═══ DATA TO PROCESS ═══

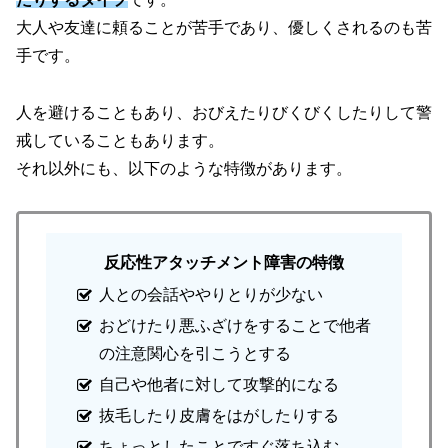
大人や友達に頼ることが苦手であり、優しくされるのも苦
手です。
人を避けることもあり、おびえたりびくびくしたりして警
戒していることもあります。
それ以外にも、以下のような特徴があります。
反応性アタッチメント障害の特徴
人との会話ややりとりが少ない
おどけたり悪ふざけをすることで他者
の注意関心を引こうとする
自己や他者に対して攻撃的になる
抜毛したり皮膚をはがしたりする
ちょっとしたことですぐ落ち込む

═══
═══ DATA TO PROCESS ═══

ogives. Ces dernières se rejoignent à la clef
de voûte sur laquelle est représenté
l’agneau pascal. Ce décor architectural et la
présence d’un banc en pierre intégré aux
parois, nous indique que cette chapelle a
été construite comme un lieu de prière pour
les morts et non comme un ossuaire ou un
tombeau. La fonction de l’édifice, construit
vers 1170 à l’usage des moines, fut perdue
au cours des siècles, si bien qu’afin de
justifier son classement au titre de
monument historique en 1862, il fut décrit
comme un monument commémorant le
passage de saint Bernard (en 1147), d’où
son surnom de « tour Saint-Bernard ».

═══

• **WHAT TO DO**:
With the first line being the one containing "ogives. Ces dernières se rejoignent à la clef" and the last line the one containing "son surnom de", transcribe exactly the lines above that fall in that range.

• **RESULT BELOW**:
ogives. Ces dernières se rejoignent à la clef
de voûte sur laquelle est représenté
l’agneau pascal. Ce décor architectural et la
présence d’un banc en pierre intégré aux
parois, nous indique que cette chapelle a
été construite comme un lieu de prière pour
les morts et non comme un ossuaire ou un
tombeau. La fonction de l’édifice, construit
vers 1170 à l’usage des moines, fut perdue
au cours des siècles, si bien qu’afin de
justifier son classement au titre de
monument historique en 1862, il fut décrit
comme un monument commémorant le
passage de saint Bernard (en 1147), d’où
son surnom de « tour Saint-Bernard ».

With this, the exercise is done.